Paralysies, épilepsies… et puis Lourdes

Originaire de Liverpool, John Jack Traynor est grièvement blessé pendant la Première Guerre mondiale, et les conséquences sur sa santé sont dramatiques. Son état se dégrade beaucoup au début de l’été 1923 : le verdict tombe, il doit renoncer à la possibilité de guérir. Mais son espérance renaît lorsque son diocèse organise un pèlerinage à Lourdes. Alors que son invalidité est extrême, la Sainte Vierge le guérit totalement et de façon spectaculaire à la grotte. Il est un miraculé de Lourdes dont la guérison est officiellement reconnue par l’Église catholique en décembre 2024, un siècle après les faits.


Les raisons d'y croire

  • Le cas de John Traynor est bien documenté pour l’époque : de nombreux témoignages et rapports médicaux, conservés dans les archives du Bureau des constatations médicales de Lourdes, certifient l’état de John à son arrivée à Lourdes : paralysie complète et invalidante du bras droit, crises d’épilepsie fréquentes et sévères, paraplégie partielle (mobilité des jambes très réduite).

  • En plus des témoignages des trois médecins qui accompagnent le pèlerinage, avant et après la guérison, dix médecins attestent de l’incapacité totale de John à marcher seul à la suite de ses blessures.

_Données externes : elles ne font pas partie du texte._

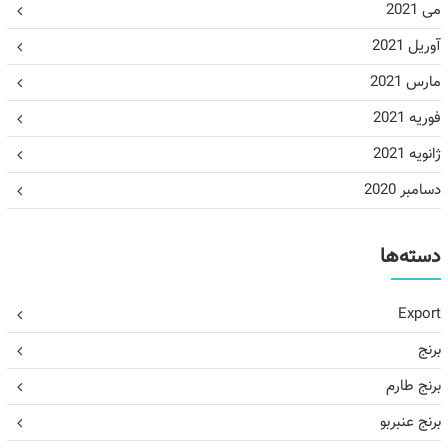
می 2021
آوریل 2021
مارس 2021
فوریه 2021
ژانویه 2021
دسامبر 2020
دسته‌ها
Export
برنج
برنج طارم
برنج عنبربو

Il a vécu dans cet état d’invalidité sévère pendant environ huit ans avant son départ pour Lourdes. Son handicap sévère n’est donc pas feint.

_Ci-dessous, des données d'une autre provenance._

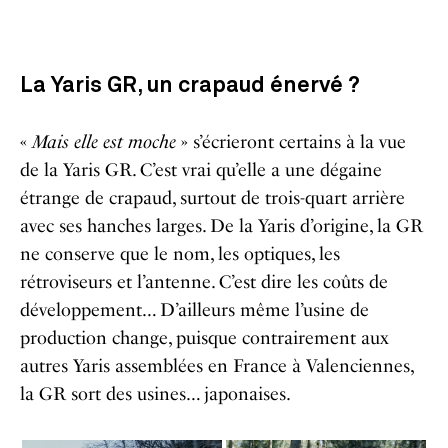
La Yaris GR, un crapaud énervé ?
«
Mais elle est moche
»
s’écrieront certains à la vue
de la Yaris GR. C’est vrai qu’elle a une dégaine
étrange de crapaud, surtout de trois-quart arrière
avec ses hanches larges. De la Yaris d’origine, la GR
ne conserve que le nom, les optiques, les
rétroviseurs et l’antenne. C’est dire les coûts de
développement… D’ailleurs même l’usine de
production change, puisque contrairement aux
autres Yaris assemblées en France à Valenciennes,
la GR sort des usines… japonaises.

  • Les archives militaires recensent également des informations quant à la gravité et l’irréversibilité de ses blessures : il est déclaré « définitivement inapte » avec une pension d’invalidité à 80 % confirmée par un conseil médical le 5 août 1916, puis réévaluée à 100 % à partir de septembre 1917, puisqu’il ne peut plus du tout se servir de son bras.

  • Lorsqu’il part pour Lourdes, son admission à l’hospice des incurables est programmée pour son retour, fin juillet 1923.

  • Le dossier a été étudié à nouveau à l’époque moderne, avec toutes les connaissances médicales récentes. On sollicite des experts contemporains sur la base des données médicales de l’époque afin d’évaluer leur exactitude et d’écarter toute incertitude concernant la gravité du cas.

  • John Jack Traynor adopte une réelle démarche de pèlerin fervent. Il se rend à Lourdes plein d’espérance, dans une attitude de prière et de confiance en la Vierge Marie. On le voit participer à tout ce qui est proposé pendant le pèlerinage.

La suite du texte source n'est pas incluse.